Ancient DNA from Sitting Bull’s scalp lock confirms living great-grandson

Hair from Lakota Sioux leader Sitting Bull’s scalp lock, from which DNA was extracted for analysis.

Enlarge / Hair from Lakota Sioux leader Sitting Bull’s scalp lock, from which DNA was extracted for analysis. (credit: Eske Willerslev)

An international team of scientists has confirmed the lineage of a living descendent of the famous Lakota Chief Sitting Bull via a new method of DNA analysis designed to track familial lineage using ancient DNA fragments. According to the authors of a new paper published in the journal Science Advances, this is the first time that such an analysis has been used to confirm a link between deceased and living people—in this case, Sitting Bull and his great-grandson, Ernie LaPointe.

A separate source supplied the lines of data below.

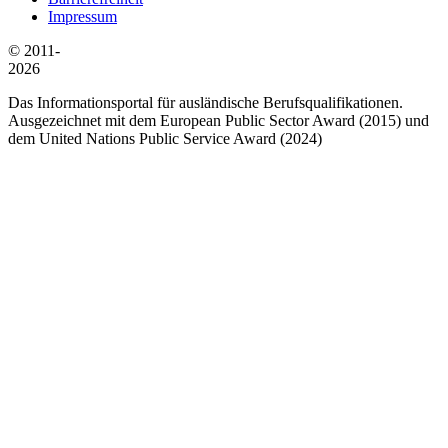
Impressum
© 2011-
2026
Das Informationsportal für ausländische Berufsqualifikationen.
Ausgezeichnet mit dem European Public Sector Award (2015) und
dem United Nations Public Service Award (2024)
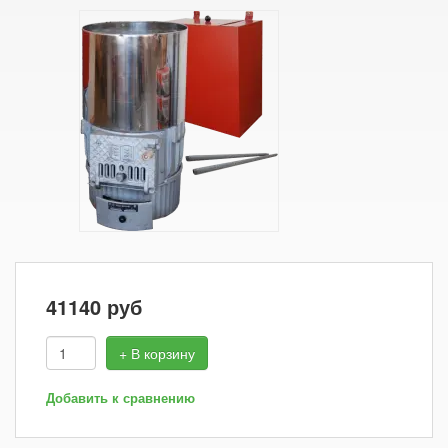
41140
руб
+ В корзину
Добавить к сравнению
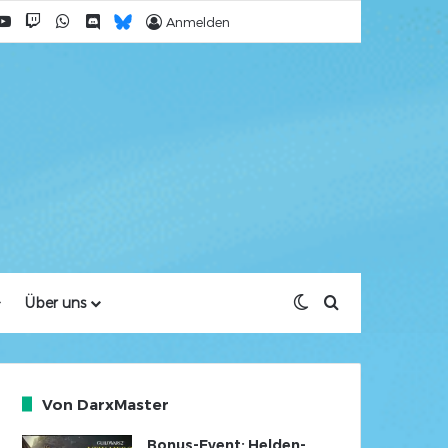
cebook
YouTube
Twitch
WhatsApp
Discord
Bluesky
Anmelden
Skin umschalten
Suche nach
Über uns
Von DarxMaster
Bonus-Event: Helden-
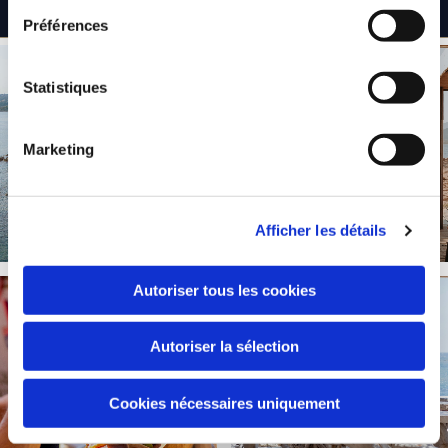
cadre sublime.
Préférences
Statistiques
Marketing
Afficher les détails
Autoriser tous les cookies
Autoriser la sélection
Cookies nécessaires uniquement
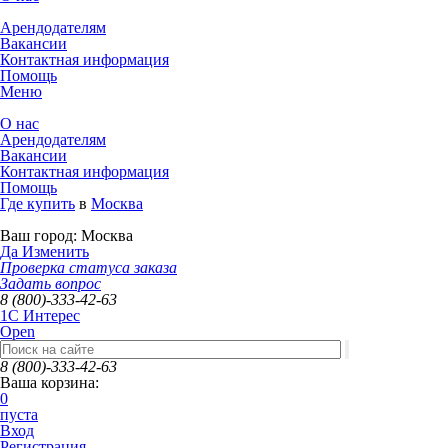
Арендодателям
Вакансии
Контактная информация
Помощь
Меню
О нас
Арендодателям
Вакансии
Контактная информация
Помощь
Где купить
в
Москва
Ваш город:
Москва
Да
Изменить
Проверка статуса заказа
Задать вопрос
8 (800)-333-42-63
1C Интерес
Open
8 (800)-333-42-63
Ваша корзина:
0
пуста
Вход
Регистрация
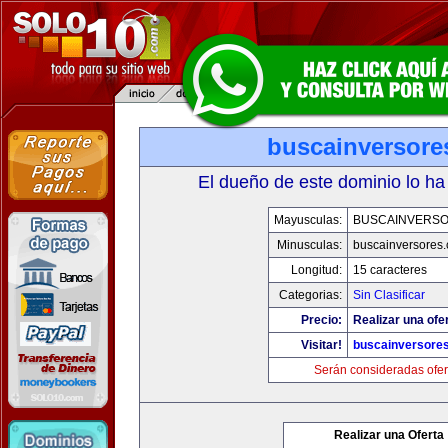
buscainversore
El dueño de este dominio lo ha
Mayusculas:
BUSCAINVERS
Minusculas:
buscainversores
Longitud:
15 caracteres
Categorias:
Sin Clasificar
Precio:
Realizar una ofer
Visitar!
buscainversore
Serán consideradas ofer
Realizar una Oferta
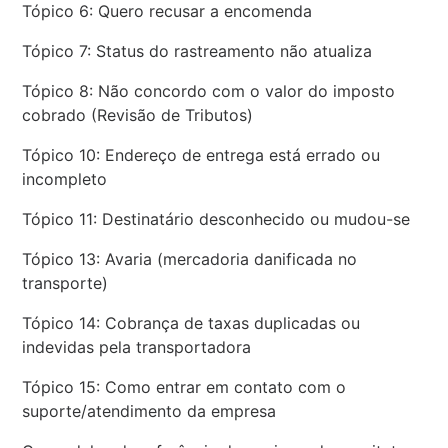
Tópico 6: Quero recusar a encomenda
Tópico 7: Status do rastreamento não atualiza
Tópico 8: Não concordo com o valor do imposto
cobrado (Revisão de Tributos)
Tópico 10: Endereço de entrega está errado ou
incompleto
Tópico 11: Destinatário desconhecido ou mudou-se
Tópico 13: Avaria (mercadoria danificada no
transporte)
Tópico 14: Cobrança de taxas duplicadas ou
indevidas pela transportadora
Tópico 15: Como entrar em contato com o
suporte/atendimento da empresa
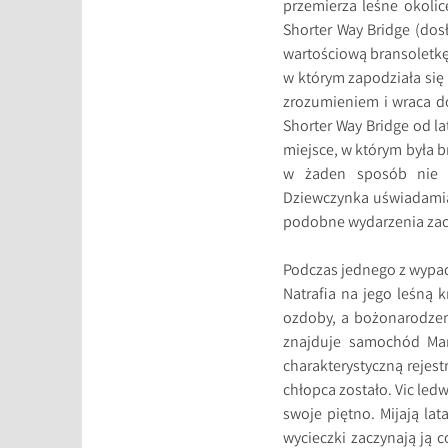
przemierza leśne okolic
Shorter Way Bridge (dos
wartościową bransoletkę
w którym zapodziała się
zrozumieniem i wraca d
Shorter Way Bridge od lat
miejsce, w którym była b
w żaden sposób nie m
Dziewczynka uświadamia
podobne wydarzenia zach
Podczas jednego z wypad
Natrafia na jego leśną 
ozdoby, a bożonarodze
znajduje samochód Manx
charakterystyczną rejest
chłopca zostało. Vic led
swoje piętno. Mijają lata
wycieczki zaczynają ją c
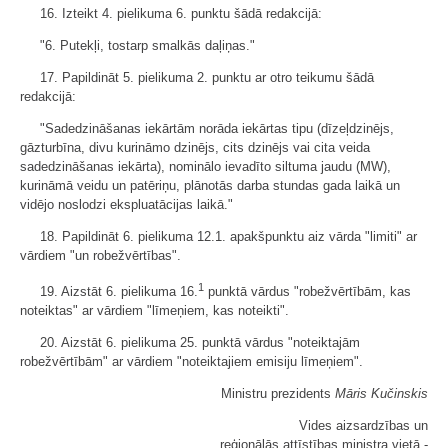
16. Izteikt 4. pielikuma 6. punktu šādā redakcijā:
"6. Putekļi, tostarp smalkās daļiņas."
17. Papildināt 5. pielikuma 2. punktu ar otro teikumu šādā
redakcijā:
"Sadedzināšanas iekārtām norāda iekārtas tipu (dīzeļdzinējs,
gāzturbīna, divu kurināmo dzinējs, cits dzinējs vai cita veida
sadedzināšanas iekārta), nominālo ievadīto siltuma jaudu (MW),
kurināmā veidu un patēriņu, plānotās darba stundas gada laikā un
vidējo noslodzi ekspluatācijas laikā."
18. Papildināt 6. pielikuma 12.1. apakšpunktu aiz vārda "limiti" ar
vārdiem "un robežvērtības".
1
19. Aizstāt 6. pielikuma 16.
punktā vārdus "robežvērtībām, kas
noteiktas" ar vārdiem "līmeņiem, kas noteikti".
20. Aizstāt 6. pielikuma 25. punktā vārdus "noteiktajām
robežvērtībām" ar vārdiem "noteiktajiem emisiju līmeņiem".
Ministru prezidents
Māris Kučinskis
Vides aizsardzības un
reģionālās attīstības ministra vietā -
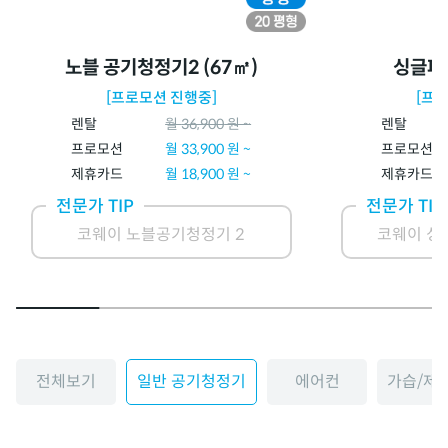
노블 공기청정기2 (67㎡)
싱글파
[프로모션 진행중]
[프
렌탈
월
36,900
원 ~
렌탈
프로모션
월
33,900
원 ~
프로모션
제휴카드
월
18,900
원 ~
제휴카드
전문가 TIP
전문가 TIP
코웨이 노블공기청정기 2
코웨이 싱
전체보기
일반 공기청정기
에어컨
가습/제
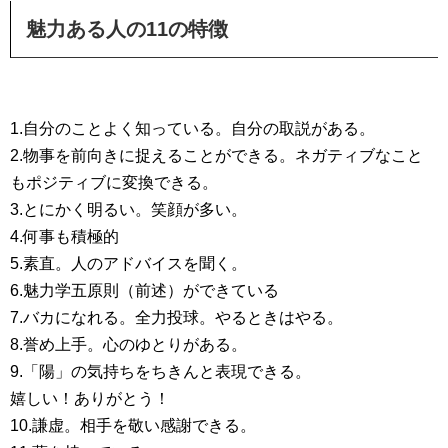
魅力ある人の11の特徴
1.自分のことよく知っている。自分の取説がある。
2.物事を前向きに捉えることができる。ネガティブなこと
もポジティブに変換できる。
3.とにかく明るい。笑顔が多い。
4.何事も積極的
5.素直。人のアドバイスを聞く。
6.魅力学五原則（前述）ができている
7.バカになれる。全力投球。やるときはやる。
8.誉め上手。心のゆとりがある。
9.「陽」の気持ちをちきんと表現できる。
嬉しい！ありがとう！
10.謙虚。相手を敬い感謝できる。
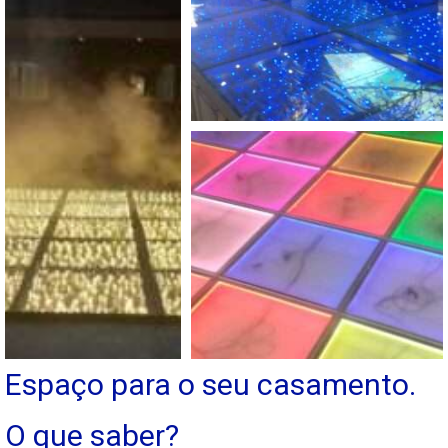
Espaço para o seu casamento.
O que saber?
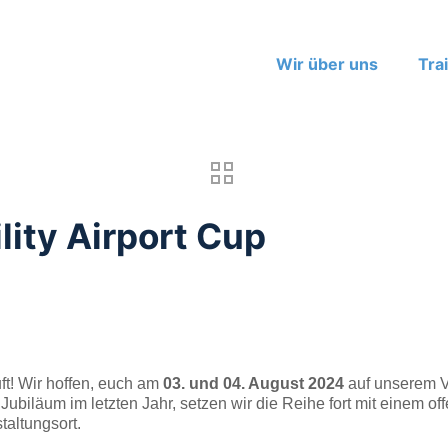
Wir über uns
Tra
lity Airport Cup
ft! Wir hoffen, euch am
03. und 04. August 2024
auf unserem V
biläum im letzten Jahr, setzen wir die Reihe fort mit einem off
altungsort.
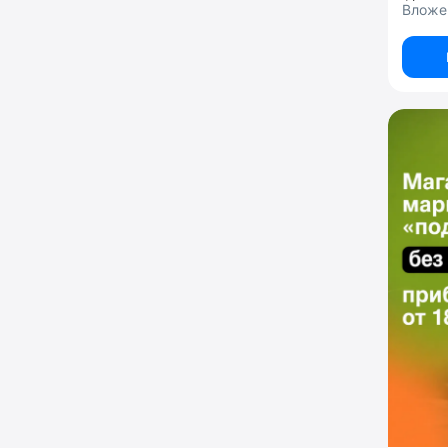
Вложен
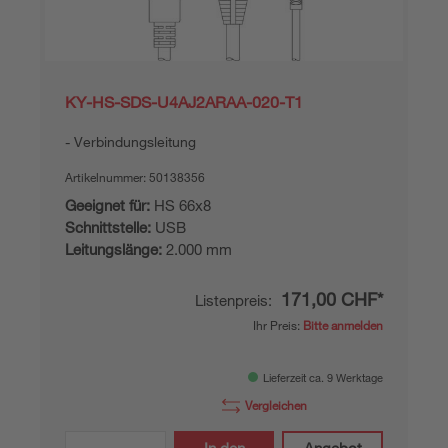
KY-HS-SDS-U4AJ2ARAA-020-T1
Verbindungsleitung
Artikelnummer:
50138356
Geeignet für:
HS 66x8
Schnittstelle:
USB
Leitungslänge:
2.000 mm
171,00 CHF*
Listenpreis:
Ihr Preis:
Bitte anmelden
Lieferzeit ca. 9 Werktage
Vergleichen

The team’s method should be broadly applicable to any historical question involving even the limited genetic data gleaned from ancient DNA. “In principle, you could investigate whoever you want—from outlaws like Jesse James to the Russian tsar’s family, the Romanovs,” said co-author Eske Willerslev of the University of Cambridge. “If there is access to old DNA, typically extracted from bones, hair or teeth, they can be examined in the same way.”

Sitting Bull (Tȟatȟáŋka Íyotake) was a Lakota leader who is best known for his defeat of Lt. Col. George Armstrong Custer‘s 7th Cavalry at the Battle of the Little Big Horn (aka, the Battle of the Greasy Grass) on June 25-26, 1876. Various tribes had been joining Sitting Bull’s camp over the preceding months, drawn by his spiritual leadership and seeking safety in numbers against US troops. Their number soon grew to more than 10,000. Custer’s men were badly outnumbered when they attacked the camp and were forced to retreat. The Sioux warriors ultimately killed Custer and most of his men in what was later dubbed Custer’s Last Stand.